“Poor girl! No wonder she looks as if she had seen great troubles. I wonder she is alive. Well, I’ll not add to them! She treated me badly; but she has treated you worse. And afraid of me! Why, every one knows that my bark is worse than my bite—in fact, I have no bite. And you stuck to her when she had no friends! Oh what a treacherous old serpent was that Harper—harridan. Steady payment for nine years. And to treat my daughter so! And I actually gave that sour old maid a present for her kindness to Maddie. They did not know you were married to her?”

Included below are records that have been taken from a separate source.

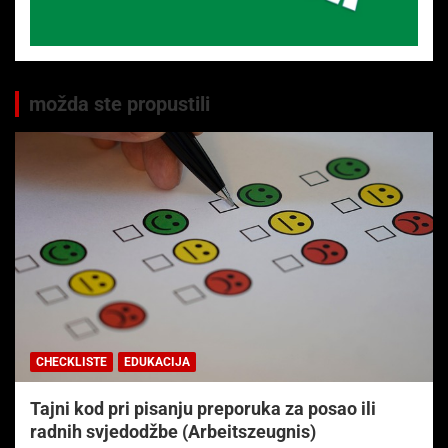
možda ste propustili
CHECKLISTE
EDUKACIJA
Tajni kod pri pisanju preporuka za posao ili
radnih svjedodžbe (Arbeitszeugnis)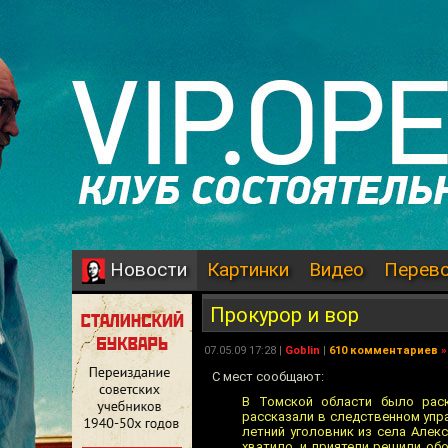
Картинки
Видео
Перев
Новости
Прокурор и вор
07.05.09 17:28 |
Goblin
|
610 комментариев
»
С мест сообщают:
В Томской области было раск
рассказали в следственном упра
летний уголовник из села Алек
хватило, и приятели решили об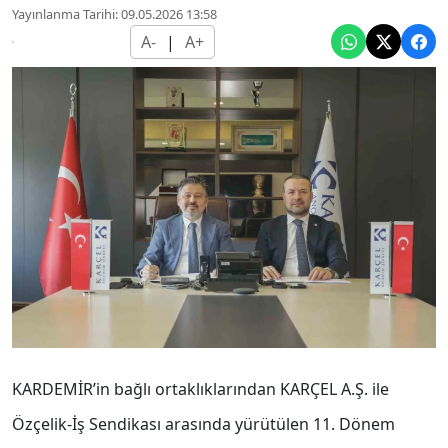
Yayınlanma Tarihi: 09.05.2026 13:58
A-
|
A+
KARDEMİR’in bağlı ortaklıklarından KARÇEL A.Ş. ile
Özçelik-İş Sendikası arasında yürütülen 11. Dönem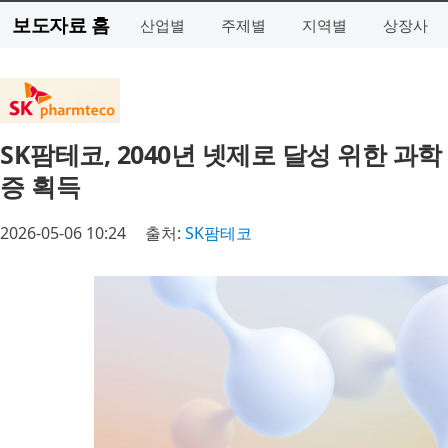
보도자료 홈
산업별
주제별
지역별
상장사
SK팜테코, 2040년 넷제로 달성 위한 과
증 획득
2026-05-06 10:24
출처:
SK팜테코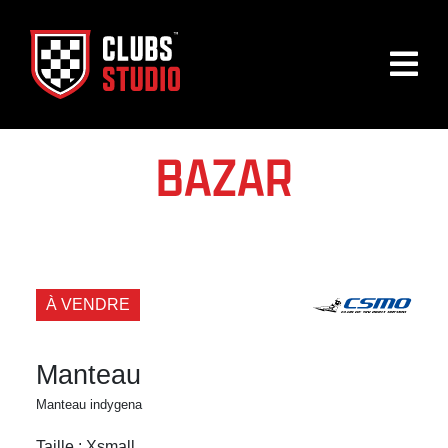
BAZAR
À VENDRE
Manteau
Manteau indygena
Taille : Xsmall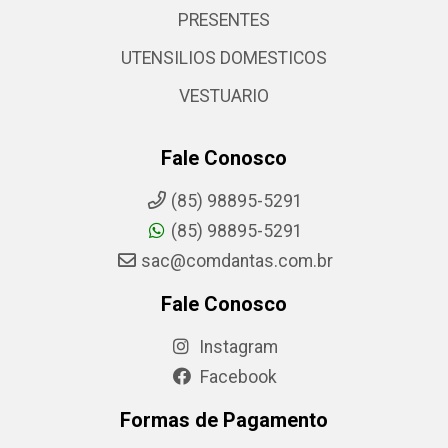
PRESENTES
UTENSILIOS DOMESTICOS
VESTUARIO
Fale Conosco
(85) 98895-5291
(85) 98895-5291
sac@comdantas.com.br
Fale Conosco
Instagram
Facebook
Formas de Pagamento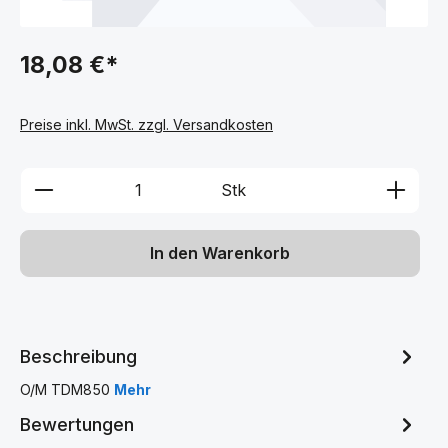
18,08 €*
Preise inkl. MwSt. zzgl. Versandkosten
Produkt Anzahl: Gib den gewünschten We
Stk
In den Warenkorb
Beschreibung
O/M TDM850
Mehr
Bewertungen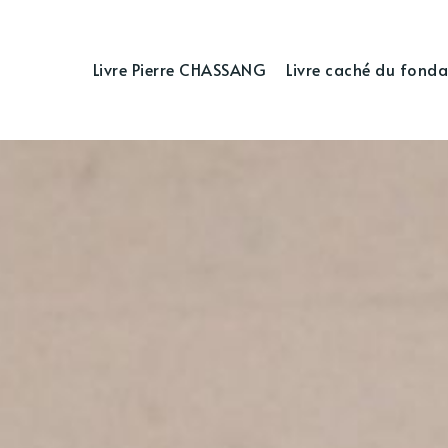
Livre Pierre CHASSANG
Livre caché du fonda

“No; scarcely any one know.”
“And what’s to be done! How is it to be declared, this marriage. How is the world to be told that Madeline has been humbugging them for the last two years as Miss West?”
“The wedding can easily be put in the paper as having taken place in London, with no date. It will only be a nine-days wonder. We can send it from the first place we touch at.”
“Ah, you are a clever fellow, Wynne. Hallo! the lights are going out, and we shall be in darkness.”
“But you are no longer in darkness respecting me.”
“Well, I feel in a regular fog. And so you’re my son-in-law!”
“Yes; there is no doubt about that.”
“It’s odd that I always cottoned to you.”
“You will not be harsh with Madeline, will you?”